Find the derivative with respect to x of the following functions :
(a) `F(x) = int_(x^(2))^(x^(3)) "In t dt " (x gt 0)`
(b) `f(x) = int_(1//x)^(sqrt(x)) cos (t^(2)) dt (x gt 0)`

To find the derivatives of the given functions, we will use the Fundamental Theorem of Calculus and the chain rule.

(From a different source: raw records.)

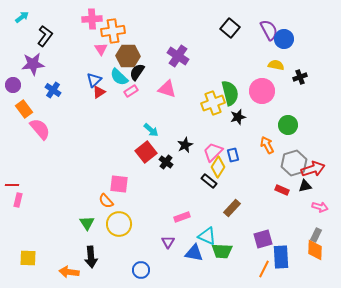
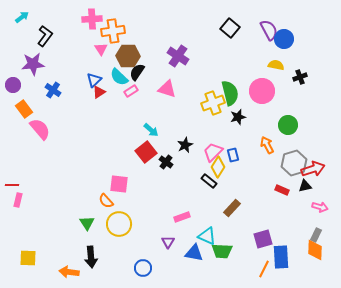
blue circle at (141, 270): moved 2 px right, 2 px up
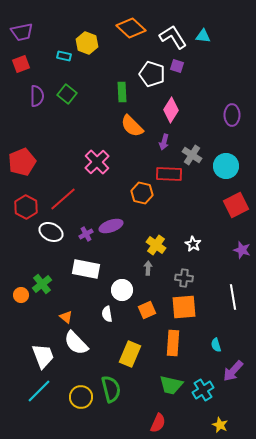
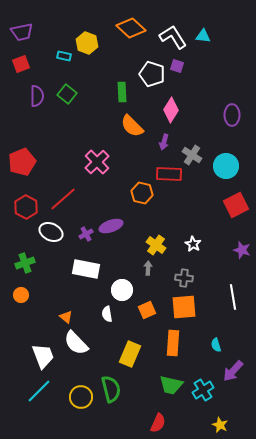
green cross at (42, 284): moved 17 px left, 21 px up; rotated 18 degrees clockwise
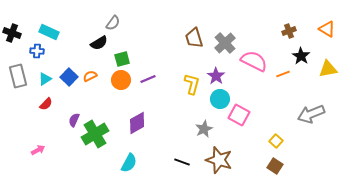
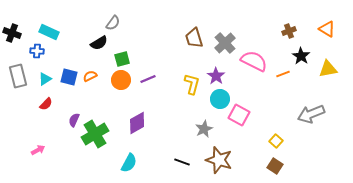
blue square: rotated 30 degrees counterclockwise
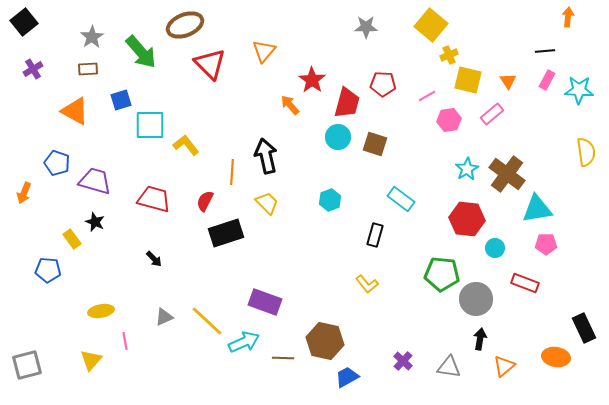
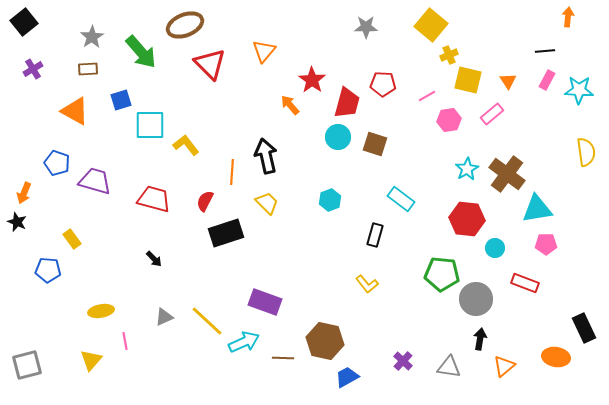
black star at (95, 222): moved 78 px left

Let's solve each part step by step. ### Part (a): Given: \[ F(x) = \int_{x^2}^{x^3} \ln(t) \, dt \] **Step 1: Identify the limits of integration and the integrand.** - The lower limit is \( h(x) = x^2 \) - The upper limit is \( g(x) = x^3 \) - The integrand is \( f(t) = \ln(t) \) **Step 2: Apply the Leibniz rule for differentiation under the integral sign.** According to the Leibniz rule: \[ F'(x) = f(g(x)) \cdot g'(x) - f(h(x)) \cdot h'(x) \] **Step 3: Compute \( g'(x) \) and \( h'(x) \).** - \( g'(x) = \frac{d}{dx}(x^3) = 3x^2 \) - \( h'(x) = \frac{d}{dx}(x^2) = 2x \) **Step 4: Evaluate \( f(g(x)) \) and \( f(h(x)) \).** - \( f(g(x)) = f(x^3) = \ln(x^3) = 3\ln(x) \) - \( f(h(x)) = f(x^2) = \ln(x^2) = 2\ln(x) \) **Step 5: Substitute these values into the Leibniz rule.** \[ F'(x) = (3\ln(x)) \cdot (3x^2) - (2\ln(x)) \cdot (2x) \] \[ F'(x) = 9x^2 \ln(x) - 4x \ln(x) \] **Step 6: Simplify the expression.** \[ F'(x) = (9x^2 - 4x) \ln(x) \] ### Final Answer for Part (a): \[ F'(x) = (9x^2 - 4x) \ln(x) \] --- ### Part (b): Given: \[ f(x) = \int_{\frac{1}{x}}^{\sqrt{x}} \cos(t^2) \, dt \] **Step 1: Identify the limits of integration and the integrand.** - The lower limit is \( h(x) = \frac{1}{x} \) - The upper limit is \( g(x) = \sqrt{x} \) - The integrand is \( f(t) = \cos(t^2) \) **Step 2: Apply the Leibniz rule for differentiation under the integral sign.** \[ f'(x) = f(g(x)) \cdot g'(x) - f(h(x)) \cdot h'(x) \] **Step 3: Compute \( g'(x) \) and \( h'(x) \).** - \( g'(x) = \frac{d}{dx}(\sqrt{x}) = \frac{1}{2\sqrt{x}} \) - \( h'(x) = \frac{d}{dx}\left(\frac{1}{x}\right) = -\frac{1}{x^2} \) **Step 4: Evaluate \( f(g(x)) \) and \( f(h(x)) \).** - \( f(g(x)) = f(\sqrt{x}) = \cos((\sqrt{x})^2) = \cos(x) \) - \( f(h(x)) = f\left(\frac{1}{x}\right) = \cos\left(\left(\frac{1}{x}\right)^2\right) = \cos\left(\frac{1}{x^2}\right) \) **Step 5: Substitute these values into the Leibniz rule.** \[ f'(x) = \cos(x) \cdot \frac{1}{2\sqrt{x}} - \cos\left(\frac{1}{x^2}\right) \cdot \left(-\frac{1}{x^2}\right) \] \[ f'(x) = \frac{\cos(x)}{2\sqrt{x}} + \frac{1}{x^2} \cos\left(\frac{1}{x^2}\right) \] ### Final Answer for Part (b): \[ f'(x) = \frac{\cos(x)}{2\sqrt{x}} + \frac{1}{x^2} \cos\left(\frac{1}{x^2}\right) \] ---